(Data extracted from a collection)
--------------------------------------------------
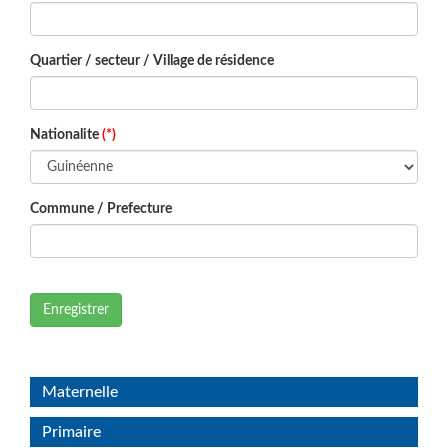
Quartier / secteur / Village de résidence
Nationalite
(*)
Commune / Prefecture
Enregistrer
Maternelle
Primaire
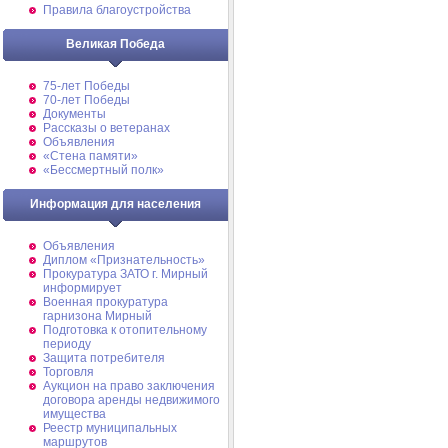
Правила благоустройства
Великая Победа
75-лет Победы
70-лет Победы
Документы
Рассказы о ветеранах
Объявления
«Стена памяти»
«Бессмертный полк»
Информация для населения
Объявления
Диплом «Признательность»
Прокуратура ЗАТО г. Мирный
информирует
Военная прокуратура
гарнизона Мирный
Подготовка к отопительному
периоду
Защита потребителя
Торговля
Аукцион на право заключения
договора аренды недвижимого
имущества
Реестр муниципальных
маршрутов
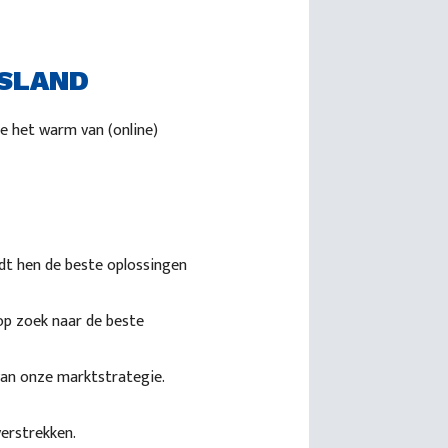
SLAND
e het warm van (online)
edt hen de beste oplossingen
op zoek naar de beste
 van onze marktstrategie.
verstrekken.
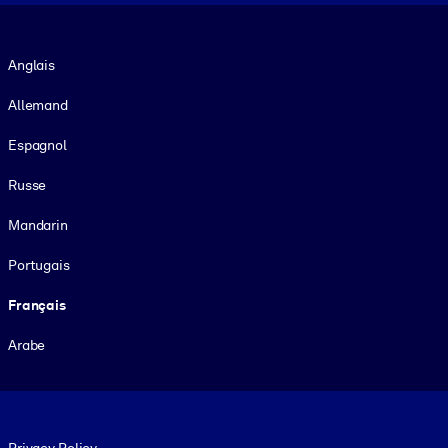
Langue
Anglais
Allemand
Espagnol
Russe
Mandarin
Portugais
Français
Arabe
Footer legal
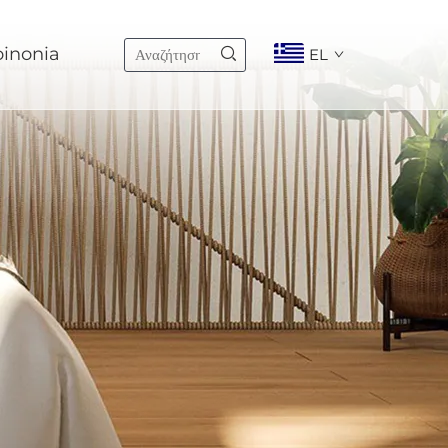
oinonia
EL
--------------------------------------------------
*Directions for this task*. Please write out, exactly, every line from the line with "Военная прокуратура" through the final line of the data above, leaving out pictures.

*Response*.
Военная прокуратура
гарнизона Мирный
Подготовка к отопительному
периоду
Защита потребителя
Торговля
Аукцион на право заключения
договора аренды недвижимого
имущества
Реестр муниципальных
маршрутов
SLAND
e het warm van (online)
edt hen de beste oplossingen
op zoek naar de beste
 van onze marktstrategie.
verstrekken.
Langue
Anglais
Allemand
Espagnol
Russe
Mandarin
Portugais
Français
Arabe
Footer legal
oinonia
EL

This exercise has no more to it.